Interestingly, even the easy sentiment of favoring the poor just because they are poor is also cautioned against magistrates.

Nor shall you be partial to a poor man in his lawsuit.     Exodus 23:3

You shall not pervert the justice due to your poor in his lawsuit.     Exodus 23:6

By the same interest of justice, there is also a strong concern that justice be rendered to the poor. In this regard, the prohibition against taking bribe, since it is presumably the rich who is able to give such a bribe, is deemed as prejudicial against the poor.

For the LORD your God is God of gods and Lord of lords, the great, the mighty, and the awesome God, who is not partial and takes no bribe.  He executes justice for the fatherless and the widow, and loves the sojourner, giving him food and clothing.       Deuteronomy 10:17-18

That much of detailed instructions were integrated in the laws of Israel as a nation which is coevally the kingdom of Yahweh.  Much more relevant to our situation are New Testament references that pertain to the divinely appointed functions of the government, pagan or secular.  And two passages in the New Testament are pertinent to this.

Let every person be subject to the governing authorities. For there is no authority except from God, and those that exist have been instituted by God.  2 Therefore whoever resists the authorities resists what God has appointed, and those who resist will incur judgment.  3 For rulers are not a terror to good conduct, but to bad. Would you have no fear of the one who is in authority? Then do what is good, and you will receive his approval, 4 for he is God’s servant for your good. But if you do wrong, be afraid, for he does not bear the sword in vain. For he is the servant of God, an avenger who carries out God’s wrath on the wrongdoer. 5 Therefore one must be in subjection, not only to avoid God’s wrath but also for the sake of conscience. 6 For because of this you also pay taxes, for the authorities are ministers of God, attending to this very thing.      Romans 13:1-6

13 Be subject for the Lord’s sake to every human institution, whether it be to the emperor as supreme, 14 or to governors as sent by him to punish those who do evil and to praise those who do good.      1 Peter 2:13, 14

 Both passages teach that the institution of government is a divine appointment:  “instituted by God,” says Paul; and “sent by him,” says Peter. And this is so even if  most of these governments may not acknowledge it to be so.  But the christian believes this divine mandate.  And both passages also teach that the purpose of God in appointing government is for justice to be done.  For this assertion to be underscored, it is necessary to negate alternatives. 
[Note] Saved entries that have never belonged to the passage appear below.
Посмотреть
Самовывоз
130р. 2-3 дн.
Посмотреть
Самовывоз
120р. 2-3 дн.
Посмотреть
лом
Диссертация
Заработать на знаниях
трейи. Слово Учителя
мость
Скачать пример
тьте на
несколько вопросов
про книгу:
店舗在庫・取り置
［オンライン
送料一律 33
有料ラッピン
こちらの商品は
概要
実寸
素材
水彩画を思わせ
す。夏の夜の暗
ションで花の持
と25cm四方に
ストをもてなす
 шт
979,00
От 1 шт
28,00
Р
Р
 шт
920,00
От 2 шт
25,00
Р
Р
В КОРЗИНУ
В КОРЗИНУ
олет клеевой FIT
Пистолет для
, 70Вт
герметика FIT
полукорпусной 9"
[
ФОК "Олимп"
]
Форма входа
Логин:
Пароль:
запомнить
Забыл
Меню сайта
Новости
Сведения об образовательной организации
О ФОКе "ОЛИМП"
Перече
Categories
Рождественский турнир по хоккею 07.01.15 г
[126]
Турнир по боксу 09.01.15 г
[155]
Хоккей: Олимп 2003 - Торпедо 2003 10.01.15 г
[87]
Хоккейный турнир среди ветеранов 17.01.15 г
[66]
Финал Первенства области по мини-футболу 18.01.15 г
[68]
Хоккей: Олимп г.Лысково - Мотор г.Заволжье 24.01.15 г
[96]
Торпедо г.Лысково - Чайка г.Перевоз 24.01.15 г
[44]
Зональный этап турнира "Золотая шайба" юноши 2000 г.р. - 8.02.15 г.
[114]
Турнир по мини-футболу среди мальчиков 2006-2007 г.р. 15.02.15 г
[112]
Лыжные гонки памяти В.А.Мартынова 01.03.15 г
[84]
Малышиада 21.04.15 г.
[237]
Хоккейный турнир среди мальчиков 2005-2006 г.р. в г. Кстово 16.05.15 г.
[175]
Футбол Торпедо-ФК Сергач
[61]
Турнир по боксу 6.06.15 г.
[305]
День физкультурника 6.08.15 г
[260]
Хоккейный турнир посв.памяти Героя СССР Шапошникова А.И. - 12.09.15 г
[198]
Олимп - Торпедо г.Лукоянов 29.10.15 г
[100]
The mandate of government is not religion. 

This was the defect of the philosophy of government since the Edict of Milan in 313 when Constantine the Great elevated the Christian church into a recognized religion in the Roman Empire.  So much persecution was conducted and wars waged in the interest of the Christian religion, let alone Islam and other religions.  Countless number of lives were wasted because government pursued the interest of religion only to compromise the mandate of justice.

The mandate of government is not primarily that of charity or welfare. 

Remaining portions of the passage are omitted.